Pour moi, là est le pou­voir de la vacance, dans cet éclat lumi­neux, cette pos­si­bi­lité de jouer un rôle dans le posi­tion­ne­ment de la pen­sée, de la vie phy­sique, intel­lec­tuelle et spi­ri­tuelle d’une pen­sée. Vacance donc qui pousse, qui repousse et allège la pesan­teur de la réa­lité conçue comme état sou­ve­rain et per­ma­nent, quand la vacance jus­te­ment, le souffle, la dila­ta­tion du dedans pro­duisent de l’écartement, du vide, du champ.

J’évo­que­rai un der­nier aspect du vide, en fai­sant allu­sion au très beau et très com­plexe concept de néant. Là non plus ni fin ni début. Mais un arc-boutant de l’univers.
Réflé­chir aux intri­ca­tions du néant et du tout, est un vrai abîme, un ver­tige où la pen­sée tourne et danse, s’abreuve et se saoûle. Car si la tota­lité est entière, elle doit inclure le néant. Mais le néant se refuse à l’inclusion par définition.

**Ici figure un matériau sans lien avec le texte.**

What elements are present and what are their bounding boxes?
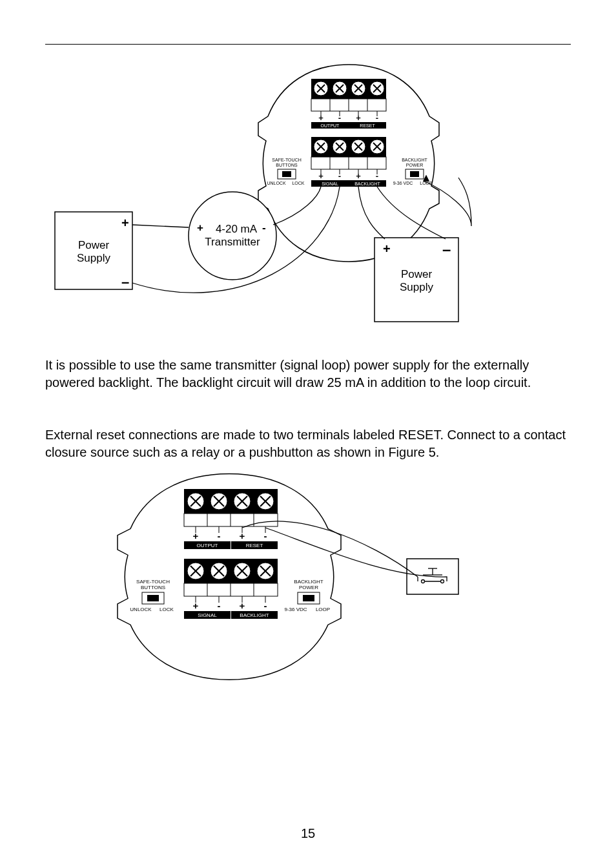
output-label: OUTPUT xyxy=(321,123,340,128)
minus-label: - xyxy=(218,530,221,541)
power-supply-left-label-2: Supply xyxy=(77,252,110,264)
ps-right-minus: – xyxy=(442,240,451,258)
transmitter-label-1: 4-20 mA xyxy=(216,223,258,235)
plus-label: + xyxy=(356,171,361,181)
minus-label: - xyxy=(338,171,341,181)
reset-label: RESET xyxy=(246,543,263,548)
svg-text:BACKLIGHT: BACKLIGHT xyxy=(402,158,427,162)
minus-label: - xyxy=(376,171,378,181)
signal-label: SIGNAL xyxy=(198,612,217,618)
ps-right-plus: + xyxy=(383,242,391,256)
header-rule xyxy=(45,44,571,45)
svg-text:SAFE-TOUCH: SAFE-TOUCH xyxy=(272,158,301,162)
svg-text:UNLOCK: UNLOCK xyxy=(130,607,152,612)
page-number: 15 xyxy=(0,826,616,841)
svg-rect-55 xyxy=(410,171,419,177)
svg-text:9-36 VDC: 9-36 VDC xyxy=(284,607,307,612)
svg-text:UNLOCK: UNLOCK xyxy=(267,181,286,185)
svg-rect-49 xyxy=(282,171,291,177)
svg-rect-108 xyxy=(147,595,159,601)
svg-text:POWER: POWER xyxy=(299,585,318,590)
transmitter-label-2: Transmitter xyxy=(205,236,260,248)
plus-label: + xyxy=(356,113,361,123)
svg-text:9-36 VDC: 9-36 VDC xyxy=(393,181,413,185)
plus-label: + xyxy=(240,530,245,541)
minus-label: - xyxy=(264,530,267,541)
svg-line-58 xyxy=(132,225,189,227)
power-supply-right-label-2: Supply xyxy=(400,281,433,293)
ps-left-plus: + xyxy=(121,216,129,230)
backlight-label: BACKLIGHT xyxy=(240,612,269,618)
svg-rect-114 xyxy=(303,595,314,601)
svg-point-118 xyxy=(422,580,425,583)
diagram-1: + - + - OUTPUT RESET xyxy=(45,58,562,329)
plus-label: + xyxy=(193,600,199,611)
page: + - + - OUTPUT RESET xyxy=(0,0,616,863)
output-label: OUTPUT xyxy=(197,543,218,548)
paragraph-reset-note: External reset connections are made to t… xyxy=(45,426,571,461)
svg-text:SAFE-TOUCH: SAFE-TOUCH xyxy=(136,579,170,585)
svg-text:BACKLIGHT: BACKLIGHT xyxy=(294,579,323,585)
minus-label: - xyxy=(218,600,221,611)
diagram-2: + - + - OUTPUT RESET xyxy=(84,468,536,688)
signal-label: SIGNAL xyxy=(322,182,338,186)
plus-label: + xyxy=(193,530,199,541)
transmitter-plus: + xyxy=(197,222,203,234)
svg-text:LOCK: LOCK xyxy=(292,181,304,185)
transmitter-minus: - xyxy=(262,222,266,234)
reset-label: RESET xyxy=(360,123,375,128)
plus-label: + xyxy=(240,600,245,611)
svg-text:BUTTONS: BUTTONS xyxy=(276,163,298,167)
minus-label: - xyxy=(264,600,267,611)
minus-label: - xyxy=(338,113,341,123)
backlight-label: BACKLIGHT xyxy=(354,182,380,186)
svg-text:POWER: POWER xyxy=(406,163,423,167)
power-supply-left-label-1: Power xyxy=(78,239,110,251)
svg-text:LOOP: LOOP xyxy=(316,607,330,612)
svg-text:BUTTONS: BUTTONS xyxy=(141,585,165,590)
plus-label: + xyxy=(318,171,323,181)
paragraph-backlight-note: It is possible to use the same transmitt… xyxy=(45,357,571,391)
svg-text:LOCK: LOCK xyxy=(159,607,174,612)
svg-point-119 xyxy=(441,580,444,583)
power-supply-right-label-1: Power xyxy=(401,268,433,280)
ps-left-minus: – xyxy=(121,274,129,290)
plus-label: + xyxy=(318,113,323,123)
minus-label: - xyxy=(376,113,378,123)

Il est donc un espace sans volume, sans pré­sence, un espace sans espace. De cette façon tout lui est dépen­dant.
Car si une chose existe comme chose déli­mi­tée, comme forme, elle ne le devient uni­que­ment que par l’absence de traits volu­mi­neux, de pré­sence du néant, de ce qui entoure.

Le néant, base de toute repré­sen­ta­tion, implique le miroi­te­ment tou­jours contraire où pour­rait se tenir l’âme par exemple. Est-ce une vacuité abso­lue et en ce cas consub­stan­tielle à la matière, car l’atome gît dans le vide ? Ce qui me paraît notable en cette occur­rence, c’est que le vide est un refuge impé­rieux, la demeure de l’absence, où l’âme, la prière ou toute acti­vité liée au monde de la spé­cu­la­tion, sont ren­dues pos­sibles.
Vide fon­da­men­tal qui rend tout sim­ple­ment la parole, le lan­gage sou­te­nable, auto­rise l’expansion, qui auto­rise le double infa­tué de toute expres­sion langagière.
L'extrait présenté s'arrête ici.